While social media may be here to stay, it has not replaced traditional marketing. Because conventional media still exists, a key strength of a social media director is the ability to understand the other end of the marketing spectrum, and integrate campaigns running on different platforms. Khan states, “It is difficult and costly when you have a social media team that has a great campaign, but there is no integration with the campaigns running through traditional media. You’re throwing money down the drain that way, and from the public side, it looks like there is no internal communication at your company. So campaign integration is extremely important.”

Go agency?

Admittedly, there is a lot to consider when hiring the right person to lead your social media strategy and team. If you find the process overwhelming, Yusuf Gad of a5MEDIA suggests two things. First, he says that, before you hire someone, you need to make sure that having an internal, dedicated person makes sense for your business. Sometimes, hiring an agency to do your social media marketing makes better sense, since social media is so labour intensive, and often takes a team of people to execute a strategy.
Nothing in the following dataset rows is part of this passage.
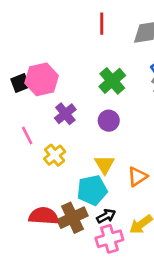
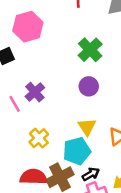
pink hexagon: (42, 79) -> (28, 27), moved
purple cross: (65, 114) -> (35, 92), moved
yellow cross: (55, 155) -> (39, 138), moved

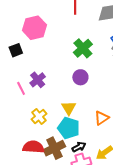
yellow triangle: (87, 127) -> (69, 108), moved
cyan pentagon: (77, 151) -> (69, 128), turned 30

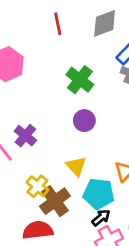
cyan pentagon: (69, 128) -> (99, 194), moved
brown cross: (54, 148) -> (55, 201), moved

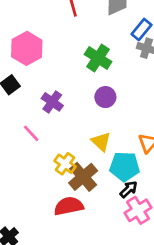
purple cross: (25, 136) -> (52, 102), moved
If you do decide that hiring someone is essential, Gad suggests secondly that you partner with a creative staffing agency to help you with the process. “If you put a general want ad out, you’re going to get a thousand kids applying out of high school. With a creative staffing agency, on the other hand, they’ve already vetted the applicants and done their reference checks. They can help you curate that list of truly qualified individuals to make your life easier.”
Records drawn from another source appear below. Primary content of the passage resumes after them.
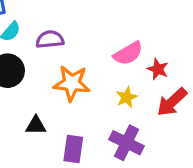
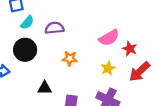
orange star: (72, 83) -> (70, 58), size x0.6

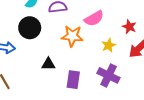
pink semicircle: (109, 38) -> (94, 18), moved
orange star: (70, 58) -> (72, 36), size x1.5

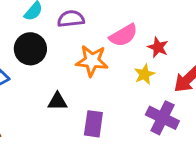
red star: (129, 27) -> (158, 47), moved
purple cross: (109, 75) -> (162, 118), moved

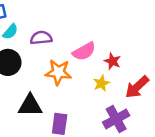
black triangle: (57, 101) -> (30, 105), size x1.5
purple cross: (162, 118) -> (116, 119), turned 35

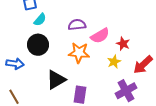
purple semicircle: (41, 38) -> (77, 25), moved
black triangle: (30, 105) -> (56, 80), turned -30

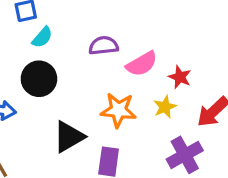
orange star: (79, 53) -> (118, 110), moved

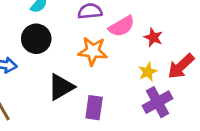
yellow star: (165, 107) -> (148, 72), moved
orange star: (118, 110) -> (93, 51), moved

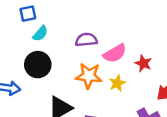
yellow star: (148, 72) -> (117, 83), moved

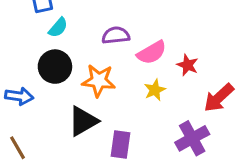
orange star: (89, 76) -> (99, 81), moved

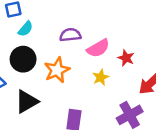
orange star: (99, 81) -> (57, 70), turned -30
black triangle: (83, 121) -> (27, 102), moved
Once you’ve found the individual who possesses both the skills and attributes to handle your social media, and who fits well with your corporate culture, Weinstein offers one final piece of advice on how to allow him or her to thrive in the new role. She says, “If you’re looking for that person to take on your social media marketing, to be a dog with a bone so to speak, you really have to empower them to move forward, and move forward quickly. Give them their goals and objectives, then let them run with it and see what they can do. You can’t be hovering over them all the time. The less you crack the whip, the more likely you’ll allow that true innovator to take the job and run with it.”